Pusing bacanya? Tapi itulah kegiatan gue sejak bangun - tidur - bangun lagi seminggu ke belakang. Sebentar lagi ada perayaan HUT Komisi Remaja GKPI broh~ Cek aje di facebook undangannya. Sudah terlalu malam memasukkan gambar undangannya.

Sudah masuk bulan Juli. Ah sudah tanggal 7 tepatnya. Malam ini gue membuka blog senior-senior gue. Ada tulisan yang bikin ngakak, ada tulisan serius yang bikin gue jaw-dropped, ada yang flat, ada juga yang seru, dan ada juga yang nyeritain pengalamannya kuliah. KU-LI-AH. 6 huruf 1 kata. Nggak, gue nggak nyebut satu kata kerja itu kam**** atau apa. Tapi itu realita yang akan gue hadapi mulai bulan depan. Awal bulan Agustus ketika kegiatan lo sudah dijadwal padahal belum kuliah.

Lalu malam ini gue berefleksi. Seiring pula mengucapkan selamat pada teman-teman yang berhasil mencapai impiannya di PTN manapun, yang belum, ayo coba lagi, banyak jalan menuju impianmu kok! Ya gue berfleksi sambil membalas BBM, cengar-cengir di WhatsApp, baca timeline Twitter, dan membalas SMS. Apa yang sudah gue lakukan selama gue tidak bersekolah dari akhir April. It's almost 4 months. Terakhir ketemu temen-temen itu waktu ambil ijazah, itu juga nggak semua. Sejujur-jujurnya, gue kangen mereka. Iya--mereka yang main monopoli bareng gue, yang ketawa-ketiwi bareng gue, yang dulu masih bisa bercanda bareng dan hey man! Kita semua sudah akan masuk ke dalam kehidupan yang sesungguhnya. Menggapai impian masing-masing, di tempat-tempat berbeda. Entah perut gue sendiri agak mules dengernya. Bukannya gue tidak suka dengan hal ini, gue suka sekali. Impian kita semua pasti tinggi-tinggi. Masalahnya adalah, apakah kita sudah siap?

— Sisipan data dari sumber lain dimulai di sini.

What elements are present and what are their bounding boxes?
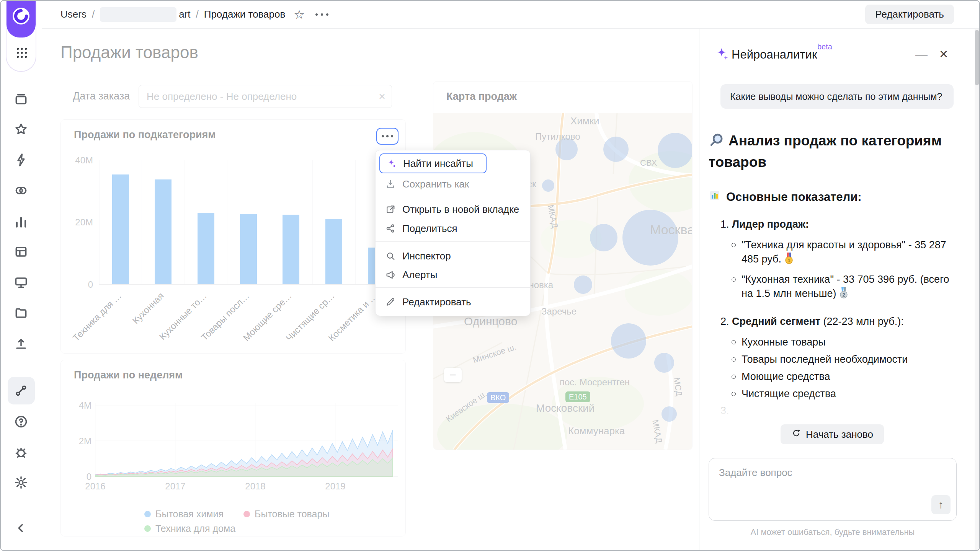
help-icon[interactable] bbox=[12, 412, 30, 431]
answer-bullet: Моющие средства bbox=[731, 370, 951, 384]
upload-icon[interactable] bbox=[12, 334, 30, 353]
menu-item-label: Редактировать bbox=[402, 296, 471, 308]
map-place-label: Заречье bbox=[541, 306, 577, 317]
filter-clear-icon[interactable]: × bbox=[374, 89, 390, 104]
map-place-label: Путилково bbox=[535, 131, 580, 142]
map-place-label: Минское ш. bbox=[472, 342, 518, 365]
send-icon[interactable]: ↑ bbox=[931, 495, 951, 514]
bar-4[interactable] bbox=[283, 215, 299, 284]
menu-item-save-as[interactable]: Сохранить как bbox=[379, 175, 527, 193]
breadcrumb-root[interactable]: Users bbox=[60, 8, 87, 20]
road-badge-E105: E105 bbox=[565, 391, 590, 402]
restart-button[interactable]: Начать заново bbox=[781, 424, 884, 444]
chart-context-menu: Найти инсайты Сохранить как Открыть в но… bbox=[375, 150, 531, 316]
breadcrumb-separator: / bbox=[92, 8, 95, 20]
legend-item[interactable]: Техника для дома bbox=[144, 523, 235, 534]
answer-heading-text: Анализ продаж по категориям товаров bbox=[709, 133, 942, 170]
answer-bullet: "Кухонная техника" - 33 705 396 руб. (вс… bbox=[731, 272, 951, 303]
date-filter-input[interactable] bbox=[139, 85, 392, 108]
gridline bbox=[99, 160, 100, 284]
menu-item-label: Найти инсайты bbox=[403, 158, 473, 170]
menu-item-label: Инспектор bbox=[402, 250, 451, 262]
legend-label: Бытовая химия bbox=[155, 509, 224, 520]
gridline bbox=[312, 160, 313, 284]
chart-more-actions-button[interactable] bbox=[376, 128, 399, 145]
map-place-label: Москва bbox=[650, 222, 693, 237]
edit-button[interactable]: Редактировать bbox=[865, 5, 954, 24]
answer-bullet: "Техника для красоты и здоровья" - 35 28… bbox=[731, 238, 951, 269]
legend-dot bbox=[144, 525, 151, 532]
apps-grid-icon[interactable] bbox=[13, 44, 31, 62]
editor-lightning-icon[interactable] bbox=[12, 151, 30, 169]
x-tick-label: 2017 bbox=[156, 481, 194, 492]
map-place-label: пос. Мосрентген bbox=[560, 377, 630, 388]
connections-icon[interactable] bbox=[12, 381, 30, 400]
bar-1[interactable] bbox=[155, 179, 172, 284]
debug-bug-icon[interactable] bbox=[12, 443, 30, 461]
menu-item-find-insights[interactable]: Найти инсайты bbox=[379, 153, 487, 173]
user-question-text: Какие выводы можно сделать по этим данны… bbox=[730, 91, 942, 102]
gridline bbox=[142, 160, 142, 284]
menu-divider bbox=[376, 287, 531, 288]
y-tick-label: 4M bbox=[66, 400, 91, 411]
page-title: Продажи товаров bbox=[60, 43, 198, 62]
neuroanalyst-panel: Нейроаналитик beta — × Какие выводы можн… bbox=[699, 29, 980, 551]
menu-item-label: Открыть в новой вкладке bbox=[402, 204, 519, 215]
share-icon bbox=[385, 223, 396, 234]
menu-item-inspector[interactable]: Инспектор bbox=[379, 247, 527, 265]
settings-gear-icon[interactable] bbox=[12, 473, 30, 492]
breadcrumb-masked-suffix[interactable]: art bbox=[179, 8, 190, 20]
beta-badge: beta bbox=[817, 42, 832, 51]
map-zoom-out-button[interactable]: − bbox=[444, 368, 462, 382]
gridline bbox=[270, 160, 270, 284]
datalens-logo[interactable] bbox=[12, 7, 30, 25]
answer-subheading: Основные показатели: bbox=[709, 189, 862, 205]
menu-item-edit[interactable]: Редактировать bbox=[379, 293, 527, 311]
gridline bbox=[185, 160, 185, 284]
bar-3[interactable] bbox=[240, 214, 257, 284]
menu-item-open-new-tab[interactable]: Открыть в новой вкладке bbox=[379, 200, 527, 218]
datasets-table-icon[interactable] bbox=[12, 243, 30, 261]
charts-icon[interactable] bbox=[12, 213, 30, 231]
collections-icon[interactable] bbox=[12, 90, 30, 108]
dashboards-monitor-icon[interactable] bbox=[12, 273, 30, 292]
close-icon[interactable]: × bbox=[935, 46, 952, 62]
sparkle-icon bbox=[714, 46, 729, 63]
map-place-label: МСД bbox=[671, 377, 684, 397]
y-tick-label: 0 bbox=[66, 471, 91, 482]
logo-pill bbox=[6, 0, 36, 72]
legend-item[interactable]: Бытовая химия bbox=[144, 509, 224, 520]
menu-divider bbox=[376, 195, 531, 195]
folders-icon[interactable] bbox=[12, 304, 30, 322]
menu-item-label: Поделиться bbox=[402, 223, 457, 235]
scrollbar-thumb[interactable] bbox=[975, 30, 979, 85]
minimize-icon[interactable]: — bbox=[913, 46, 930, 62]
favorite-star-icon[interactable]: ☆ bbox=[294, 7, 305, 22]
answer-subheading-text: Основные показатели: bbox=[726, 190, 862, 204]
more-actions-icon[interactable] bbox=[314, 7, 330, 22]
magnifier-emoji-icon bbox=[709, 132, 725, 153]
top-bar: Users / art / Продажи товаров ☆ Редактир… bbox=[42, 0, 980, 29]
silver-medal-icon: 2 bbox=[839, 287, 848, 303]
bar-0[interactable] bbox=[112, 174, 129, 284]
datalens-dashboard-window: Users / art / Продажи товаров ☆ Редактир… bbox=[0, 0, 980, 551]
menu-item-alerts[interactable]: Алерты bbox=[379, 266, 527, 284]
menu-item-share[interactable]: Поделиться bbox=[379, 219, 527, 238]
bar-5[interactable] bbox=[325, 219, 342, 284]
external-link-icon bbox=[385, 204, 396, 215]
legend-item[interactable]: Бытовые товары bbox=[243, 509, 329, 520]
collapse-sidebar-icon[interactable] bbox=[12, 519, 30, 537]
favorites-star-icon[interactable] bbox=[12, 120, 30, 139]
answer-bullet: Кухонные товары bbox=[731, 335, 951, 349]
map-place-label: Одинцово bbox=[464, 315, 517, 328]
svg-text:2: 2 bbox=[843, 292, 845, 298]
bar-2[interactable] bbox=[198, 213, 214, 284]
restart-icon bbox=[791, 428, 801, 441]
x-tick-label: 2016 bbox=[76, 481, 114, 492]
map-place-label: Московский bbox=[536, 402, 595, 414]
answer-bullet: Товары последней необходимости bbox=[731, 352, 951, 367]
question-input[interactable] bbox=[709, 458, 957, 521]
scrollbar-track[interactable] bbox=[975, 29, 979, 551]
services-icon[interactable] bbox=[12, 181, 30, 200]
menu-item-label: Сохранить как bbox=[402, 178, 469, 190]
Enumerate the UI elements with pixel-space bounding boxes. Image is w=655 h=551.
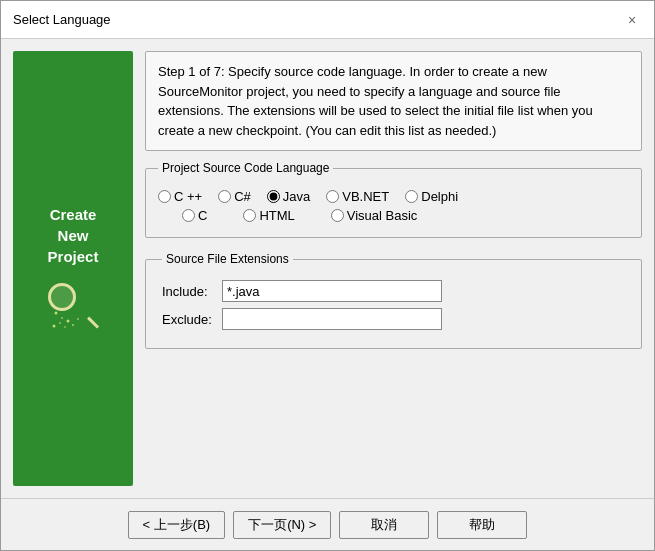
svg-point-5 [53, 325, 56, 328]
svg-point-0 [55, 312, 58, 315]
language-row-1: C ++ C# Java VB.NET [158, 189, 629, 204]
left-panel: Create New Project [13, 51, 133, 486]
include-label: Include: [162, 284, 222, 299]
radio-csharp[interactable]: C# [218, 189, 251, 204]
title-bar: Select Language × [1, 1, 654, 39]
dialog: Select Language × Create New Project [0, 0, 655, 551]
radio-cpp[interactable]: C ++ [158, 189, 202, 204]
radio-delphi[interactable]: Delphi [405, 189, 458, 204]
language-fieldset: Project Source Code Language C ++ C# Jav… [145, 161, 642, 238]
include-input[interactable] [222, 280, 442, 302]
dialog-footer: < 上一步(B) 下一页(N) > 取消 帮助 [1, 498, 654, 550]
svg-point-3 [59, 322, 61, 324]
radio-vbnet[interactable]: VB.NET [326, 189, 389, 204]
magnifier-icon [48, 283, 98, 333]
create-new-project-label: Create New Project [48, 204, 99, 267]
info-box: Step 1 of 7: Specify source code languag… [145, 51, 642, 151]
radio-c[interactable]: C [182, 208, 207, 223]
exclude-input[interactable] [222, 308, 442, 330]
svg-point-1 [61, 317, 63, 319]
exclude-row: Exclude: [162, 308, 625, 330]
speckle-svg [48, 283, 98, 333]
exclude-label: Exclude: [162, 312, 222, 327]
svg-point-7 [64, 326, 66, 328]
language-row-2: C HTML Visual Basic [182, 208, 629, 223]
dialog-title: Select Language [13, 12, 111, 27]
svg-point-6 [77, 318, 79, 320]
include-row: Include: [162, 280, 625, 302]
dialog-body: Create New Project [1, 39, 654, 498]
close-button[interactable]: × [622, 10, 642, 30]
radio-html[interactable]: HTML [243, 208, 294, 223]
extensions-legend: Source File Extensions [162, 252, 293, 266]
extensions-fieldset: Source File Extensions Include: Exclude: [145, 252, 642, 349]
back-button[interactable]: < 上一步(B) [128, 511, 226, 539]
radio-vb[interactable]: Visual Basic [331, 208, 418, 223]
svg-point-4 [72, 324, 74, 326]
next-button[interactable]: 下一页(N) > [233, 511, 331, 539]
cancel-button[interactable]: 取消 [339, 511, 429, 539]
help-button[interactable]: 帮助 [437, 511, 527, 539]
language-legend: Project Source Code Language [158, 161, 333, 175]
radio-java[interactable]: Java [267, 189, 310, 204]
svg-point-2 [67, 320, 70, 323]
right-panel: Step 1 of 7: Specify source code languag… [145, 51, 642, 486]
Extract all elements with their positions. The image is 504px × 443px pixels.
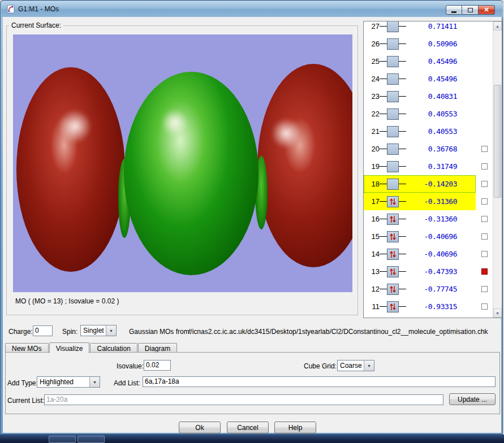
mo-row-main[interactable]: 15-0.40696	[364, 228, 476, 245]
orbital-occupancy-box[interactable]	[387, 284, 399, 295]
mo-row-main[interactable]: 200.36768	[364, 140, 476, 158]
orbital-occupancy-box[interactable]	[387, 161, 399, 172]
mo-row-main[interactable]: 13-0.47393	[364, 263, 476, 280]
scrollbar-thumb[interactable]	[494, 85, 501, 198]
mo-row-main[interactable]: 230.40831	[364, 88, 476, 105]
maximize-button[interactable]	[462, 5, 479, 15]
tab-visualize[interactable]: Visualize	[49, 342, 90, 353]
minimize-button[interactable]	[446, 5, 462, 15]
orbital-occupancy-box[interactable]	[387, 21, 399, 32]
mo-row-23[interactable]: 230.40831	[364, 88, 493, 105]
chevron-down-icon: ▼	[364, 361, 374, 371]
mo-row-24[interactable]: 240.45496	[364, 70, 493, 88]
mo-row-main[interactable]: 220.40553	[364, 105, 476, 123]
orbital-occupancy-box[interactable]	[387, 38, 399, 50]
mo-row-main[interactable]: 17-0.31360	[364, 193, 476, 210]
cancel-button[interactable]: Cancel	[227, 422, 269, 433]
mo-row-20[interactable]: 200.36768	[364, 140, 493, 158]
orbital-occupancy-box[interactable]	[387, 126, 399, 137]
charge-input[interactable]: 0	[33, 325, 53, 336]
energy-level-line	[380, 79, 387, 79]
mo-row-17[interactable]: 17-0.31360	[364, 193, 493, 210]
mo-energy-value: 0.71411	[406, 22, 457, 31]
orbital-occupancy-box[interactable]	[387, 179, 399, 190]
mo-row-main[interactable]: 12-0.77745	[364, 280, 476, 298]
isovalue-input[interactable]: 0.02	[144, 360, 171, 371]
tab-calculation[interactable]: Calculation	[90, 343, 137, 353]
mo-3d-viewport[interactable]	[13, 34, 352, 292]
orbital-occupancy-box[interactable]	[387, 56, 399, 67]
mo-row-main[interactable]: 250.45496	[364, 53, 476, 70]
mo-select-checkbox[interactable]	[481, 146, 488, 152]
mo-row-main[interactable]: 16-0.31360	[364, 210, 476, 228]
mo-row-main[interactable]: 270.71411	[364, 21, 476, 35]
mo-select-checkbox[interactable]	[481, 198, 488, 205]
mo-select-checkbox[interactable]	[481, 303, 488, 310]
mo-row-main[interactable]: 14-0.40696	[364, 245, 476, 263]
ok-button[interactable]: Ok	[179, 422, 221, 433]
mo-row-main[interactable]: 11-0.93315	[364, 298, 476, 315]
windows-taskbar[interactable]	[0, 435, 504, 443]
mo-select-checkbox[interactable]	[481, 181, 488, 187]
mo-list-scrollbar[interactable]: ▲ ▼	[493, 21, 502, 318]
add-type-select[interactable]: Highlighted ▼	[37, 376, 100, 388]
scroll-down-button[interactable]: ▼	[493, 309, 502, 318]
taskbar-button[interactable]	[77, 436, 105, 443]
orbital-occupancy-box[interactable]	[387, 249, 399, 260]
mo-row-14[interactable]: 14-0.40696	[364, 245, 493, 263]
spin-select[interactable]: Singlet ▼	[80, 325, 117, 336]
mo-row-25[interactable]: 250.45496	[364, 53, 493, 70]
mo-row-12[interactable]: 12-0.77745	[364, 280, 493, 298]
orbital-occupancy-box[interactable]	[387, 73, 399, 85]
tab-diagram[interactable]: Diagram	[138, 343, 177, 353]
orbital-occupancy-box[interactable]	[387, 144, 399, 155]
specular-highlight	[161, 109, 188, 136]
mo-row-main[interactable]: 210.40553	[364, 123, 476, 140]
orbital-occupancy-box[interactable]	[387, 214, 399, 225]
mo-select-checkbox[interactable]	[481, 233, 488, 240]
mo-row-16[interactable]: 16-0.31360	[364, 210, 493, 228]
current-list-input[interactable]: 1a-20a	[44, 394, 443, 405]
mo-row-13[interactable]: 13-0.47393	[364, 263, 493, 280]
mo-checkbox-slot	[476, 88, 493, 105]
mo-row-19[interactable]: 190.31749	[364, 158, 493, 175]
mo-number: 22	[367, 110, 380, 118]
scroll-up-button[interactable]: ▲	[493, 21, 502, 31]
spin-up-down-arrows-icon	[389, 302, 397, 311]
add-list-input[interactable]: 6a,17a-18a	[143, 376, 496, 387]
mo-select-checkbox[interactable]	[481, 216, 488, 222]
mo-row-11[interactable]: 11-0.93315	[364, 298, 493, 315]
close-button[interactable]: ✕	[479, 5, 495, 15]
orbital-occupancy-box[interactable]	[387, 301, 399, 312]
mo-checkbox-slot	[476, 21, 493, 35]
tab-new-mos[interactable]: New MOs	[5, 343, 49, 353]
mo-select-checkbox[interactable]	[481, 268, 488, 275]
mo-row-26[interactable]: 260.50906	[364, 35, 493, 53]
mo-row-main[interactable]: 190.31749	[364, 158, 476, 175]
energy-level-line	[380, 149, 387, 149]
mo-select-checkbox[interactable]	[481, 163, 488, 170]
mo-select-checkbox[interactable]	[481, 286, 488, 292]
mo-row-18[interactable]: 18-0.14203	[364, 175, 493, 193]
mo-row-main[interactable]: 260.50906	[364, 35, 476, 53]
titlebar[interactable]: G1:M1 - MOs ✕	[1, 1, 503, 17]
update-button[interactable]: Update ...	[449, 393, 496, 405]
orbital-occupancy-box[interactable]	[387, 196, 399, 207]
mo-select-checkbox[interactable]	[481, 251, 488, 257]
mo-row-main[interactable]: 240.45496	[364, 70, 476, 88]
mo-row-21[interactable]: 210.40553	[364, 123, 493, 140]
orbital-occupancy-box[interactable]	[387, 266, 399, 277]
mo-row-22[interactable]: 220.40553	[364, 105, 493, 123]
taskbar-button[interactable]	[49, 436, 76, 443]
mo-row-main[interactable]: 18-0.14203	[364, 175, 476, 193]
cube-grid-select[interactable]: Coarse ▼	[337, 360, 374, 371]
mo-number: 20	[367, 145, 380, 153]
orbital-occupancy-box[interactable]	[387, 231, 399, 242]
mo-row-15[interactable]: 15-0.40696	[364, 228, 493, 245]
orbital-occupancy-box[interactable]	[387, 108, 399, 120]
mo-rows-area[interactable]: 270.71411260.50906250.45496240.45496230.…	[364, 21, 493, 318]
energy-level-line	[399, 184, 406, 184]
orbital-occupancy-box[interactable]	[387, 91, 399, 102]
help-button[interactable]: Help	[274, 422, 316, 433]
mo-row-27[interactable]: 270.71411	[364, 21, 493, 35]
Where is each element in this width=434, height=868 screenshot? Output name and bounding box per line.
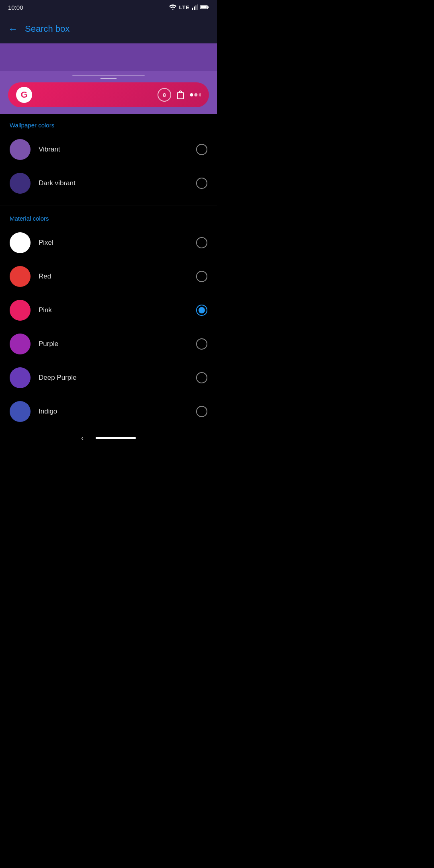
- red-label: Red: [39, 272, 196, 280]
- color-option-deep-purple[interactable]: Deep Purple: [8, 361, 209, 395]
- svg-rect-1: [194, 6, 195, 10]
- purple-label: Purple: [39, 340, 196, 348]
- svg-rect-6: [201, 6, 207, 8]
- wallpaper-colors-section: Wallpaper colors Vibrant Dark vibrant: [0, 114, 217, 203]
- deep-purple-radio[interactable]: [196, 372, 207, 383]
- indigo-radio[interactable]: [196, 406, 207, 417]
- preview-dash: [100, 78, 117, 79]
- purple-radio[interactable]: [196, 338, 207, 350]
- material-colors-title: Material colors: [8, 215, 209, 222]
- wallpaper-colors-title: Wallpaper colors: [8, 122, 209, 129]
- vibrant-radio[interactable]: [196, 144, 207, 155]
- indigo-label: Indigo: [39, 407, 196, 416]
- google-g-icon: G: [16, 87, 32, 103]
- page-title: Search box: [25, 24, 70, 34]
- pixel-label: Pixel: [39, 239, 196, 247]
- indigo-color-circle: [10, 401, 31, 422]
- top-bar: ← Search box: [0, 14, 217, 43]
- svg-rect-0: [192, 8, 193, 10]
- wifi-icon: [169, 4, 176, 10]
- pink-radio-inner: [199, 307, 205, 313]
- pink-label: Pink: [39, 306, 196, 314]
- color-option-dark-vibrant[interactable]: Dark vibrant: [8, 166, 209, 200]
- nav-home-pill[interactable]: [96, 437, 136, 439]
- color-option-purple[interactable]: Purple: [8, 327, 209, 361]
- search-pill[interactable]: G 8: [8, 82, 209, 107]
- dots-icon[interactable]: [190, 91, 201, 99]
- preview-line: [72, 75, 145, 76]
- shopping-icon[interactable]: [175, 90, 186, 100]
- material-colors-section: Material colors Pixel Red Pink Purple De…: [0, 207, 217, 428]
- back-button[interactable]: ←: [8, 23, 18, 35]
- vibrant-label: Vibrant: [39, 145, 196, 154]
- color-option-pixel[interactable]: Pixel: [8, 226, 209, 260]
- nav-bar: ‹: [0, 428, 217, 448]
- status-icons: LTE: [169, 4, 209, 10]
- red-color-circle: [10, 266, 31, 287]
- dark-vibrant-color-circle: [10, 173, 31, 194]
- preview-area: G 8: [0, 43, 217, 114]
- deep-purple-label: Deep Purple: [39, 374, 196, 382]
- deep-purple-color-circle: [10, 367, 31, 388]
- purple-color-circle: [10, 334, 31, 354]
- search-bar-preview: G 8: [0, 71, 217, 114]
- color-option-pink[interactable]: Pink: [8, 293, 209, 327]
- pink-color-circle: [10, 300, 31, 321]
- svg-point-8: [194, 93, 198, 96]
- status-bar: 10:00 LTE: [0, 0, 217, 14]
- color-option-red[interactable]: Red: [8, 260, 209, 293]
- svg-rect-3: [197, 4, 198, 10]
- svg-rect-2: [195, 5, 197, 10]
- pixel-radio[interactable]: [196, 237, 207, 248]
- timer-icon[interactable]: 8: [158, 88, 171, 102]
- section-divider: [0, 205, 217, 205]
- lte-label: LTE: [179, 4, 190, 10]
- vibrant-color-circle: [10, 139, 31, 160]
- color-option-vibrant[interactable]: Vibrant: [8, 133, 209, 166]
- pill-action-icons: 8: [158, 88, 201, 102]
- status-time: 10:00: [8, 4, 23, 11]
- red-radio[interactable]: [196, 271, 207, 282]
- svg-rect-5: [208, 6, 209, 8]
- pixel-color-circle: [10, 232, 31, 253]
- svg-point-7: [190, 93, 193, 96]
- svg-point-9: [199, 93, 201, 96]
- dark-vibrant-radio[interactable]: [196, 178, 207, 189]
- signal-icon: [192, 4, 198, 10]
- color-option-indigo[interactable]: Indigo: [8, 395, 209, 425]
- battery-icon: [200, 5, 209, 10]
- pink-radio[interactable]: [196, 305, 207, 316]
- dark-vibrant-label: Dark vibrant: [39, 179, 196, 187]
- nav-back-button[interactable]: ‹: [81, 433, 84, 442]
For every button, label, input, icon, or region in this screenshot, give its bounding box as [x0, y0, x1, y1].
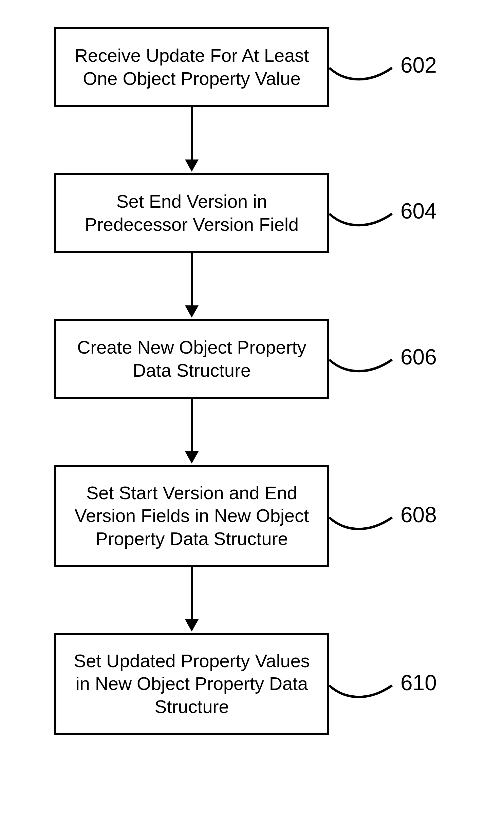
- leader-line-icon: [329, 202, 397, 232]
- flowchart-step-label: Create New Object Property Data Structur…: [67, 336, 317, 382]
- flowchart-step-602: Receive Update For At Least One Object P…: [54, 27, 329, 107]
- reference-number: 608: [400, 502, 437, 527]
- arrow-head-icon: [185, 451, 199, 464]
- flowchart-step-label: Set Start Version and End Version Fields…: [67, 482, 317, 550]
- flowchart-step-606: Create New Object Property Data Structur…: [54, 319, 329, 399]
- arrow-icon: [191, 567, 193, 621]
- arrow-head-icon: [185, 159, 199, 172]
- flowchart-step-label: Receive Update For At Least One Object P…: [67, 44, 317, 90]
- flowchart-step-604: Set End Version in Predecessor Version F…: [54, 173, 329, 253]
- flowchart-step-label: Set End Version in Predecessor Version F…: [67, 190, 317, 236]
- reference-number: 604: [400, 199, 437, 224]
- flowchart-canvas: Receive Update For At Least One Object P…: [0, 0, 504, 827]
- arrow-head-icon: [185, 305, 199, 318]
- reference-number: 602: [400, 53, 437, 78]
- flowchart-step-610: Set Updated Property Values in New Objec…: [54, 633, 329, 735]
- leader-line-icon: [329, 348, 397, 378]
- arrow-head-icon: [185, 619, 199, 632]
- leader-line-icon: [329, 674, 397, 704]
- arrow-icon: [191, 107, 193, 161]
- reference-number: 606: [400, 344, 437, 370]
- reference-number: 610: [400, 670, 437, 695]
- flowchart-step-label: Set Updated Property Values in New Objec…: [67, 650, 317, 718]
- arrow-icon: [191, 399, 193, 453]
- arrow-icon: [191, 253, 193, 307]
- leader-line-icon: [329, 506, 397, 536]
- flowchart-step-608: Set Start Version and End Version Fields…: [54, 465, 329, 567]
- leader-line-icon: [329, 56, 397, 87]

Secara pribadi, gue belum siap. Gue belum 17. Gue belum ber-KTP. Ditambah muka dan postur badan gue yang mirip anak SMP baru naik kelas gini. Entah gue belum siap. Gue bersyukur sudah bertemu teman-teman yang baik di jurusan ini. Tapi tetap saja... Mendengar kabar dari mereka yang sudah berkuliah, rasanya masih sedikit enggan.

Apa yang akan terjadi nanti?

Apa yang bisa kamu ceritakan nanti?

Entah, malam ini gue hanya berpikir demikian.

Lalu gue teringat akan satu renungan yang pernah gue baca dari mana lupa. Intinya renungan itu berkata:
"Seiring dengan bertambahnya usiamu, kamu makin bisa melihat penyertaan Tuhan yang makin luar biasa dalam hidupmu."
Ya, ketika gue berpikir kala itu, itu memang benar adanya. Lo akan semakin banyak melihat keajaiban Tuhan. Karena ketika lo masih dalam usia anak kecil, mungkin lo gak akan ngerti.

Entah, doa gue setiap harinya (yah walau gue doa yang bener-bener doa aja masih sering bolong), Tuhan yang pimpin hidup gue akan bagaimana. Karena gue gak tau apa yang akan terjadi, dan ngandelin kekuatan gue sendiri itu tidak mungkin.